Les arrivées touristiques

En 2018, Maurice a accueilli quelque 1,4 millions de touristes, soit 50,4% de plus qu’en 2008. A première vue, une performance honorable, sauf que l’on est obligé de modérer son sentiment de satisfaction lorsque l’on constate que la courbe de croissance annuelle est en tendance baissière depuis 2017. En effet, si en 2015 et 2016, cette courbe de croissance a été égale à 10,9% et 10,8% respectivement, elle n’a atteint que 5,2% en 2017 et 4,3% en 2018. Les causes de ce ralentissement sont, sans doute, multiples, telles que la concurrence internationale et le climat économique mondial. A prendre également en ligne de compte la réduction du nombre de touristes en provenance de la Chine (9,9% de moins en 2018 qu’en 2017) et de l’Inde (0,6% de moins). L’eurocentrisme du tourisme mauricien a la dent dure.

La concurrence internationale

S’agissant de concurrence internationale, il est intéressant de comparer le taux de croissance de nos arrivées touristiques à celui de nos proches concurrents, notamment les Maldives, les Seychelles et le Sri Lanka. Pendant que Maurice a, comme évoqué précédemment, accueilli en 2018, 50,4% de touristes de plus qu’en 2008, les proportions correspondantes sont comme suit chez nos proches concurrents :

Maldives 117,3%
Seychelles 127,6%
Sri Lanka 432,3%

On doit, certes, évoquer le fait que l’implantation du secteur touristique dans chacun de ces trois pays n’est pas strictement comparable à celle de Maurice, notamment en termes de nombre d’années d’existence et du niveau de développement.
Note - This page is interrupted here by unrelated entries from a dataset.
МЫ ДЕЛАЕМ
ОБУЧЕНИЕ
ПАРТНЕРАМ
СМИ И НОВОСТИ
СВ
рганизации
Il y a lieu de penser qu’en 2008, le secteur touristique mauricien était plus développé que celui des trois pays précités, ce qui expliquerait, dans leur cas, un taux de croissance plus élevé que chez nous. Mais la leçon à retenir est celle-ci : d’autres acteurs peuvent, à tout moment, apparaitre sur le marché et en réclamer une part. Rien n’est jamais acquis. Rappelons, à cet effet, que durant la décennie qui vient de s’écouler, l’industrie touristique a connu des soubresauts. Le taux moyen d’occupation des hôtels avait, en pleine saison, atteint Pierredinan en janvier 2008, mais il descendait à seulement 67% en janvier 2013. Cinq ans après, en janvier 2018, le taux était remonté à 77%. L’ouverture accrue du ciel à des compagnies aériennes étrangères a été, sans doute, un facteur déterminant dans ce contexte.
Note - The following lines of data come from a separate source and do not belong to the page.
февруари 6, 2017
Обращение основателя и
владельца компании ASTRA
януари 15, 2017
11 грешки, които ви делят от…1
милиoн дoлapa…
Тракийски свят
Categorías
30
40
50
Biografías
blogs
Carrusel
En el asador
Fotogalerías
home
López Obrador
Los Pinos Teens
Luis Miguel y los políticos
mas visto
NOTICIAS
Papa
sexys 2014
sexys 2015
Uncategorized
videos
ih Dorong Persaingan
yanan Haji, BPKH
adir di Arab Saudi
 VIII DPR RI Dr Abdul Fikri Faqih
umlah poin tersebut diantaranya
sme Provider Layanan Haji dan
Contribution à l’économie mauricienne

Regard sue avenirIl convient maintenant d’évaluer le poids du secteur touristique dans l’économie mauricienne. Cette contribution, qui est calculée par Statistics Mauritius, regroupe plusieurs activités liées directement ou indirectement au tourisme, notamment à l’hôtellerie, la restauration, le transport, les loisirs et la fabrication d’objets-souvenirs. En gros, le secteur touristique, tel que défini ci-dessus, a contribué, en 2018, une valeur ajoutée de 36,6 milliards de roupies au PIB (Produit Intérieur Brut), alors qu’en 2008, cette contribution avait été de l’ordre de 25,1 milliards. Durant ces onze années consécutives, le pourcentage de contribution a oscillé autour de 8%. C’est ainsi que, parmi les secteurs économiques générateurs de recettes d’exportation, l’industrie touristique se situe au premier rang. Cette stabilité relative cache, toutefois, des variantes importantes en termes de croissance annuelle du secteur, telles qu’estimées par Statistics Mauritius. Ainsi, on observe qu’en 2009, le secteur enregistre une croissance négative de 4,2%. Les années suivantes (2010-2015) enregistrent des taux positifs de croissance jusqu’au record de 11,1% en 2016. Malheureusement, une tendance baissière du taux de croissance s’est installée depuis et, en 2018, ce taux n’a été que de 4,2%. Autant dire que la volatilité fait partie de l’évolution annuelle du secteur touristique et qu’il faut se garder de tomber dans le piège de croire que les quelque 8% de contribution annuelle au PIB sont un acquis irrévocable.

La main-d’oeuvre

L’industrie touristique est reconnue comme étant à forte intensité de main-d’oeuvre. C’est pourquoi, d’ailleurs, cette industrie
de prestations de service fait partie de la panoplie d’activités qu’a adoptée Maurice pour diversifier son économie depuis les années soixante-dix, car à cette époque-là, le taux de chômage était une préoccupation constante.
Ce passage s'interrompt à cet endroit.